**Task to carry out:** Each line from the start of the listing below through the line containing "Visit us on github.com" should be reproduced exactly, with no others.

**Given entries:**

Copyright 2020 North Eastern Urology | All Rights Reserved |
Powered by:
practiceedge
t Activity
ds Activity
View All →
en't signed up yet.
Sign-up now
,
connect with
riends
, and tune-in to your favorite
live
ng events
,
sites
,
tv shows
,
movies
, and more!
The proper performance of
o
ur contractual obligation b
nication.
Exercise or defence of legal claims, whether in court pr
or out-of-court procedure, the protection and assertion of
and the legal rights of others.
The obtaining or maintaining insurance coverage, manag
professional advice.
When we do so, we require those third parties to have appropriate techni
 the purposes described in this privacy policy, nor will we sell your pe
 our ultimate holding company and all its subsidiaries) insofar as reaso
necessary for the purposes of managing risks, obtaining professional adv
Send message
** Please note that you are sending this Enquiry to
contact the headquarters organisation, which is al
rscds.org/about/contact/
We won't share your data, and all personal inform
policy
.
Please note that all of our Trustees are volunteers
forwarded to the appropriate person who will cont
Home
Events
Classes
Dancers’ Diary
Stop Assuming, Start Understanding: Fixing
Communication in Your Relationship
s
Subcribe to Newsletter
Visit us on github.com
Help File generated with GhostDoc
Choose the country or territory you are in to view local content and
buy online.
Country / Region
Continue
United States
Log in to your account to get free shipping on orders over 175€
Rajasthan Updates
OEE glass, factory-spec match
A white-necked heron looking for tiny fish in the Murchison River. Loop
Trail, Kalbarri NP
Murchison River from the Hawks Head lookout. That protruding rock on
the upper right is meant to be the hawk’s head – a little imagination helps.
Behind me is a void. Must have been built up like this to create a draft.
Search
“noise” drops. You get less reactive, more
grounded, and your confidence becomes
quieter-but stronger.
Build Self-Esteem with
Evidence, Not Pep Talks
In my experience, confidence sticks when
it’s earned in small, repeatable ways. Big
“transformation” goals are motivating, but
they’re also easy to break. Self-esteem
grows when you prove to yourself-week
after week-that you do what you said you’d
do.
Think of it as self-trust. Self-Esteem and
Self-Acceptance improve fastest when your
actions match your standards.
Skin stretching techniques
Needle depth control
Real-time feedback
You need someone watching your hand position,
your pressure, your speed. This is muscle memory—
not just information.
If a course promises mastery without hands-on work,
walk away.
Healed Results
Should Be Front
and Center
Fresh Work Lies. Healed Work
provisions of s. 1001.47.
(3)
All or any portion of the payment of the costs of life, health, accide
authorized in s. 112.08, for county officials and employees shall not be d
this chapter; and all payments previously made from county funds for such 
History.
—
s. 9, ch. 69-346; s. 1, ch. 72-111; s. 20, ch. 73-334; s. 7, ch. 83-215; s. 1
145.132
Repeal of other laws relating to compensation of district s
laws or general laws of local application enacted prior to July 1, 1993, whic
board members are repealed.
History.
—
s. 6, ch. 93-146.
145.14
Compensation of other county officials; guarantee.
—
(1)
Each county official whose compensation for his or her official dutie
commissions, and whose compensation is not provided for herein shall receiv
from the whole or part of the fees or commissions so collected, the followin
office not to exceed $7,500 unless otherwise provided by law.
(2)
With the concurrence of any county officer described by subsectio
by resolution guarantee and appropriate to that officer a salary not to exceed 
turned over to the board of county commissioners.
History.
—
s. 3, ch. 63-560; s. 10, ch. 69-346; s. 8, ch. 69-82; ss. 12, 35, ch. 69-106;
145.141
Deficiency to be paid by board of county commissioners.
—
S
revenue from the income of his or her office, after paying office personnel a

**Answer box:**
Copyright 2020 North Eastern Urology | All Rights Reserved |
Powered by:
practiceedge
t Activity
ds Activity
View All →
en't signed up yet.
Sign-up now
,
connect with
riends
, and tune-in to your favorite
live
ng events
,
sites
,
tv shows
,
movies
, and more!
The proper performance of
o
ur contractual obligation b
nication.
Exercise or defence of legal claims, whether in court pr
or out-of-court procedure, the protection and assertion of
and the legal rights of others.
The obtaining or maintaining insurance coverage, manag
professional advice.
When we do so, we require those third parties to have appropriate techni
 the purposes described in this privacy policy, nor will we sell your pe
 our ultimate holding company and all its subsidiaries) insofar as reaso
necessary for the purposes of managing risks, obtaining professional adv
Send message
** Please note that you are sending this Enquiry to
contact the headquarters organisation, which is al
rscds.org/about/contact/
We won't share your data, and all personal inform
policy
.
Please note that all of our Trustees are volunteers
forwarded to the appropriate person who will cont
Home
Events
Classes
Dancers’ Diary
Stop Assuming, Start Understanding: Fixing
Communication in Your Relationship
s
Subcribe to Newsletter
Visit us on github.com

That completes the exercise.